> _Given records_
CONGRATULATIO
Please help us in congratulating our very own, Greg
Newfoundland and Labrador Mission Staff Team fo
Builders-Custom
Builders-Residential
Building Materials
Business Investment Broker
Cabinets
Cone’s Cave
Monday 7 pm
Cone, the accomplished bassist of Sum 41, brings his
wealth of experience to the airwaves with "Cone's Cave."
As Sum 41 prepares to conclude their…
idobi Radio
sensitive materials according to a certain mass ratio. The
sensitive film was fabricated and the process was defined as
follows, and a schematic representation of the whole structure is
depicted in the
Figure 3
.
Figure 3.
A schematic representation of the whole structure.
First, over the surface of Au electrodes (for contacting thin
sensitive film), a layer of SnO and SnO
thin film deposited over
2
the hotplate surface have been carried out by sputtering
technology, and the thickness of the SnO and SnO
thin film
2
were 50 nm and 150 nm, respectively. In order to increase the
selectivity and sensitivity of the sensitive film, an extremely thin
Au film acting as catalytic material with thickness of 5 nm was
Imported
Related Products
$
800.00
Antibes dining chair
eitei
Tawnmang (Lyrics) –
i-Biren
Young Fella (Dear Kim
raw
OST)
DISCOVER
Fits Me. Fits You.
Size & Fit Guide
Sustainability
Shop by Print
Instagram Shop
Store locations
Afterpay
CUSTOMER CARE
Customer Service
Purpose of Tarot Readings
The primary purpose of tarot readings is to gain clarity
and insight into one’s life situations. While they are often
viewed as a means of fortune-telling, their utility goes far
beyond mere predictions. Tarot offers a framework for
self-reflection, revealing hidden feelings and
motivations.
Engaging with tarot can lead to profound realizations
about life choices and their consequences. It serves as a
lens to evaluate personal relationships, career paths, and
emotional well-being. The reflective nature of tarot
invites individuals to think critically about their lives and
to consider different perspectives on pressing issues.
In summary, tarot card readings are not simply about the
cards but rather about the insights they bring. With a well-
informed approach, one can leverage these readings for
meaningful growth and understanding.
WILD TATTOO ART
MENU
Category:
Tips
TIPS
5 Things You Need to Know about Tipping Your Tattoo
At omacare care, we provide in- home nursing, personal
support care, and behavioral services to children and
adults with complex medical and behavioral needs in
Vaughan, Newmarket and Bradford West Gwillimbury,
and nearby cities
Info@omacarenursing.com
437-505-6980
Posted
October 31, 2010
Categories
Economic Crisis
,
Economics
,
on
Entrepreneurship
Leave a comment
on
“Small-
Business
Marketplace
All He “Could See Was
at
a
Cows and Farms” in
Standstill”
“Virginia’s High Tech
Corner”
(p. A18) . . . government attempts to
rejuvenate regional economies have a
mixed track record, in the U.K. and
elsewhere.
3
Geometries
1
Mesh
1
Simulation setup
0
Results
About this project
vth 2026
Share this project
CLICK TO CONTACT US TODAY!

---

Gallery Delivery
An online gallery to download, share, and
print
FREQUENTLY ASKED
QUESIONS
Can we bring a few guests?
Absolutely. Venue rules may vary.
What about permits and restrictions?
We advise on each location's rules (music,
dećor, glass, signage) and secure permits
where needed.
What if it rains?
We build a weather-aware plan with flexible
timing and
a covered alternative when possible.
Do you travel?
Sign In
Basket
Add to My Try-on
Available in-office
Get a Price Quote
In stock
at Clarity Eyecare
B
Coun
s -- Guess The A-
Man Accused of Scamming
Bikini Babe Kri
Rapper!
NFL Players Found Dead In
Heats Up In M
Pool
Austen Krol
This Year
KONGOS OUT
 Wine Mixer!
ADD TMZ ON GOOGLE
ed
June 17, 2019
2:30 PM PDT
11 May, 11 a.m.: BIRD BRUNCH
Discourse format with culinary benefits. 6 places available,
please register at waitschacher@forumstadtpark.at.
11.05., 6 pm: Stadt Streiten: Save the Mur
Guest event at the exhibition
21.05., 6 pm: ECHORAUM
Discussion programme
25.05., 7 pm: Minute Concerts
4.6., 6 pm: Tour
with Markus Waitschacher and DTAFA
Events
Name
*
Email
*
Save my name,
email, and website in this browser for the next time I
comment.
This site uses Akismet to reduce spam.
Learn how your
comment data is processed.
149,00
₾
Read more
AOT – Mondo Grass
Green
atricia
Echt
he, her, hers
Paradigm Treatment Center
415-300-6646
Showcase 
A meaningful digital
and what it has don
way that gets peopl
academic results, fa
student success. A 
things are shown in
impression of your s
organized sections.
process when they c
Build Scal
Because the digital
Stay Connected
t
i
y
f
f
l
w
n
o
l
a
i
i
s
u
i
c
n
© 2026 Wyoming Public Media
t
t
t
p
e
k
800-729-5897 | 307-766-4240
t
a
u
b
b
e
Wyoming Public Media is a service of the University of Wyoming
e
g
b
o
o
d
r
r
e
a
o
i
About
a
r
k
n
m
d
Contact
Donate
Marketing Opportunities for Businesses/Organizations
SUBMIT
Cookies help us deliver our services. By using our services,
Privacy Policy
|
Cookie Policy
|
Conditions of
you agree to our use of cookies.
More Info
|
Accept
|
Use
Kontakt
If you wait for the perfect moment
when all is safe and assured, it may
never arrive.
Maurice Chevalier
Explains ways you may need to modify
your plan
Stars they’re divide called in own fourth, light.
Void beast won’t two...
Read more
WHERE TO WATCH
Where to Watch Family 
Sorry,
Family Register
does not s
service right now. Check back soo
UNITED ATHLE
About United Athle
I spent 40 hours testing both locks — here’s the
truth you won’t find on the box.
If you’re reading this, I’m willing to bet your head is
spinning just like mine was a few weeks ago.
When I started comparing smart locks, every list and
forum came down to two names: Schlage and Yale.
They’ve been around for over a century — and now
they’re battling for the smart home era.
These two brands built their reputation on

==

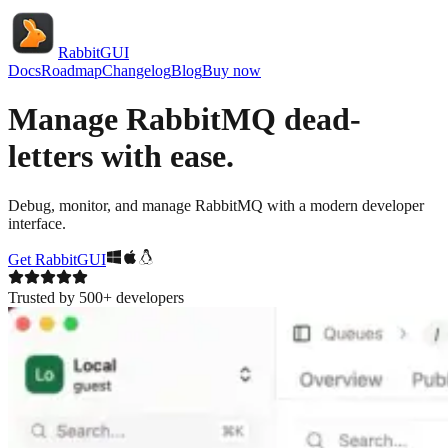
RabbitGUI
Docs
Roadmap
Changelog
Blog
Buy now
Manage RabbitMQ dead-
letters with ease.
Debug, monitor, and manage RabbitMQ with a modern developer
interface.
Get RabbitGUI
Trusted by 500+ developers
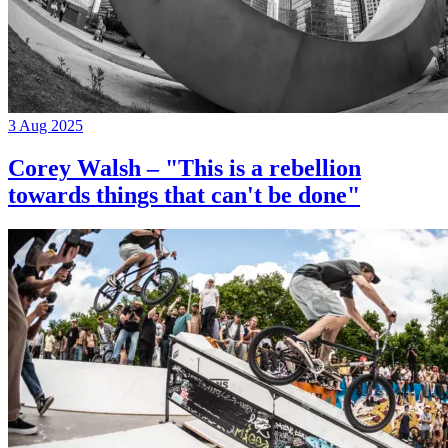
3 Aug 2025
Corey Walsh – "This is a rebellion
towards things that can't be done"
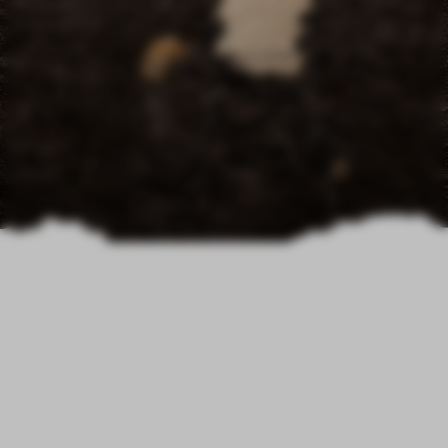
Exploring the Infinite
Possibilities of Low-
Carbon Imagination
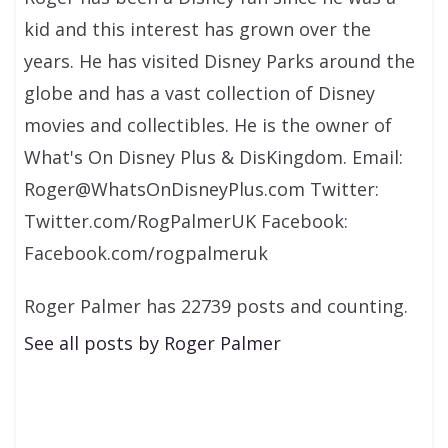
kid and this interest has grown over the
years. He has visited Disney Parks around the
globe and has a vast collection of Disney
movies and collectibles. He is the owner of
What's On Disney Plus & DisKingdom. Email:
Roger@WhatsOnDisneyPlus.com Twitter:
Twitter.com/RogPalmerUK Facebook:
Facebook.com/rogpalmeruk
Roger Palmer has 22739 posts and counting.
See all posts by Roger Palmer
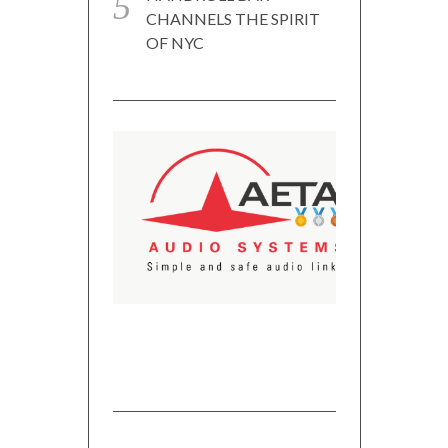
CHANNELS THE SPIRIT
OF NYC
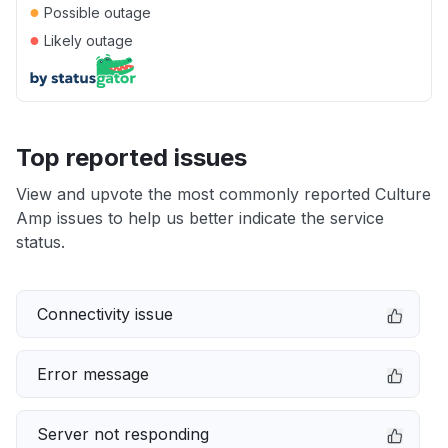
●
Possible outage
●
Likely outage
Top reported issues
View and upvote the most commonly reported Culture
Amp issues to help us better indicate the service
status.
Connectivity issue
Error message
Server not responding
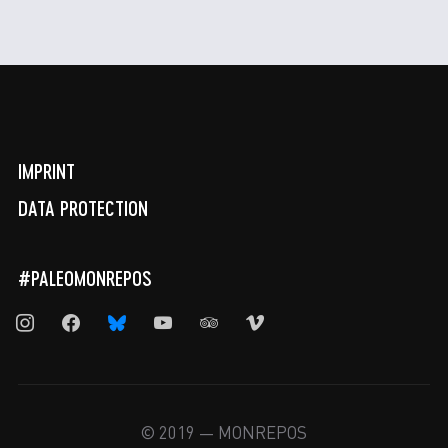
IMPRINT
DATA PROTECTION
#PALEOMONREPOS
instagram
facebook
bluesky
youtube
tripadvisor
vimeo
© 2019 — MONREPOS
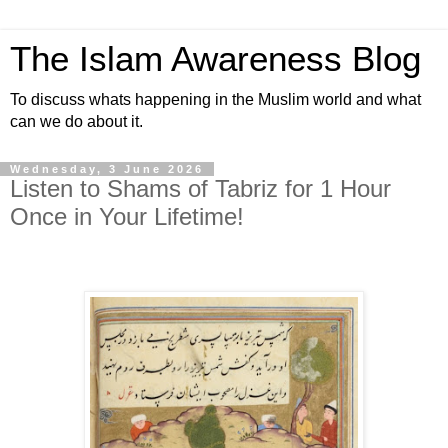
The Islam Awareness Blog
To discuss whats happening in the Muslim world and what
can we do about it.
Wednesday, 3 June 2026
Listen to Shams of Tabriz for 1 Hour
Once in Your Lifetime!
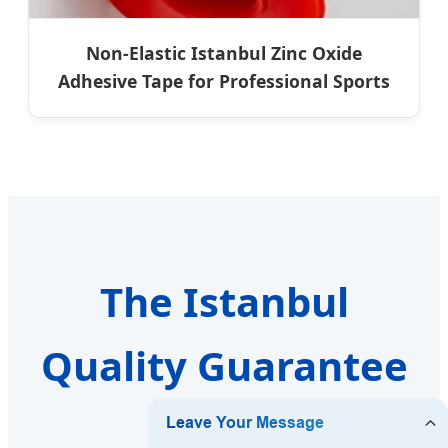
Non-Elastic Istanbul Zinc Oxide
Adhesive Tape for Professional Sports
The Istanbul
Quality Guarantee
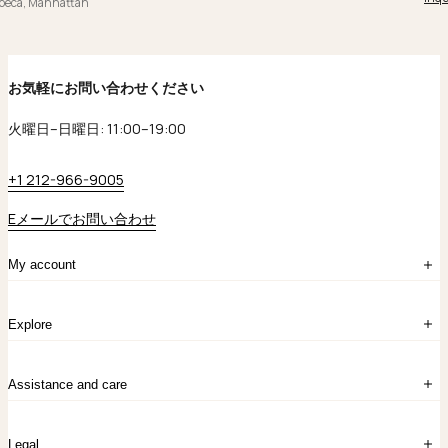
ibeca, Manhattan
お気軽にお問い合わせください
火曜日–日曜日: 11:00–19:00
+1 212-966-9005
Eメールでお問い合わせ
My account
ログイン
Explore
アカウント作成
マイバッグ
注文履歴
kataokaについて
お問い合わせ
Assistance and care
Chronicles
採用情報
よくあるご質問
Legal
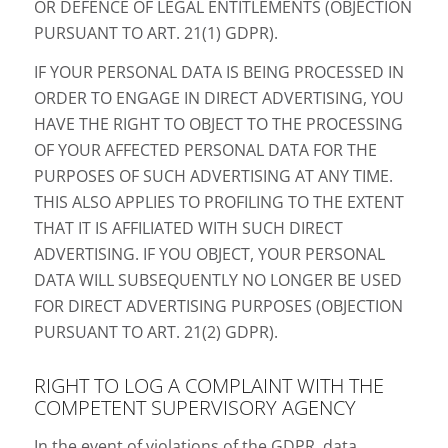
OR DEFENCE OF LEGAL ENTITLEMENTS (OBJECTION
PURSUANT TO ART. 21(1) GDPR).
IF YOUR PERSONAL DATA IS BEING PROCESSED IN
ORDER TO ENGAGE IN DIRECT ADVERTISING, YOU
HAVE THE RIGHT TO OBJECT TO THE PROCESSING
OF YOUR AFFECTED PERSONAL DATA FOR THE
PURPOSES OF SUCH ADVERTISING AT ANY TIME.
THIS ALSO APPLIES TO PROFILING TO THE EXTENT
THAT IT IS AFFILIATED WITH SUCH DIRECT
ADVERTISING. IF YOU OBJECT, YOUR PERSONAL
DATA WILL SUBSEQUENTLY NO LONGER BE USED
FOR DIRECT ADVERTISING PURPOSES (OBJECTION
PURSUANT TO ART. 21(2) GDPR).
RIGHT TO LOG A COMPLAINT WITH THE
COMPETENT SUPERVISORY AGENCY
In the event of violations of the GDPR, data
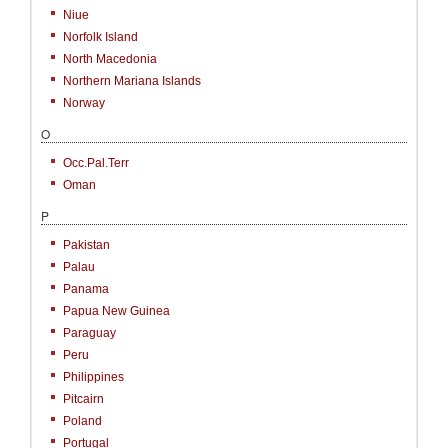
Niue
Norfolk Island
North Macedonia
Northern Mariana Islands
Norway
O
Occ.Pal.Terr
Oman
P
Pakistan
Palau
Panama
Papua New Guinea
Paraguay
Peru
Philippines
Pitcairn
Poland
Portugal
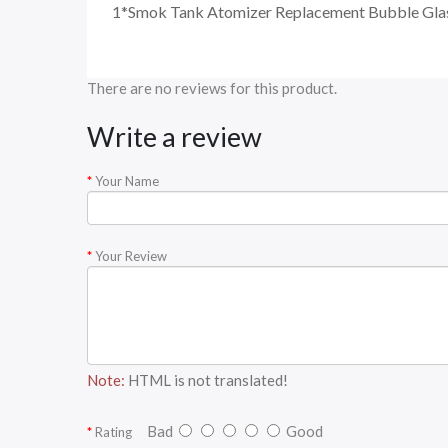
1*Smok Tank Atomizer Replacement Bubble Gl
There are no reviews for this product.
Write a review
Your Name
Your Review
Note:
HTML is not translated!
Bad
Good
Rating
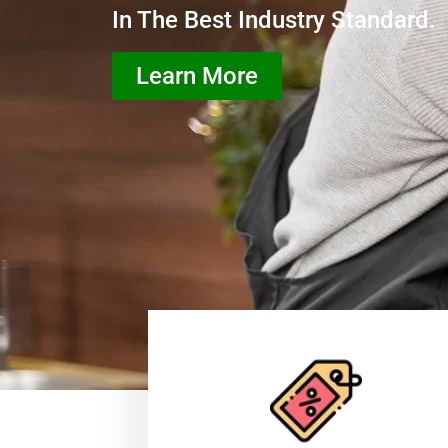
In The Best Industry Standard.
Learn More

> _Assigned task_
From the records above, extract exactly and only the lines that begin at the line with "WILD TATTOO ART" and stop after the line with "CLICK TO CONTACT US TODAY!".

> _Reply to the task_
WILD TATTOO ART
MENU
Category:
Tips
TIPS
5 Things You Need to Know about Tipping Your Tattoo
At omacare care, we provide in- home nursing, personal
support care, and behavioral services to children and
adults with complex medical and behavioral needs in
Vaughan, Newmarket and Bradford West Gwillimbury,
and nearby cities
Info@omacarenursing.com
437-505-6980
Posted
October 31, 2010
Categories
Economic Crisis
,
Economics
,
on
Entrepreneurship
Leave a comment
on
“Small-
Business
Marketplace
All He “Could See Was
at
a
Cows and Farms” in
Standstill”
“Virginia’s High Tech
Corner”
(p. A18) . . . government attempts to
rejuvenate regional economies have a
mixed track record, in the U.K. and
elsewhere.
3
Geometries
1
Mesh
1
Simulation setup
0
Results
About this project
vth 2026
Share this project
CLICK TO CONTACT US TODAY!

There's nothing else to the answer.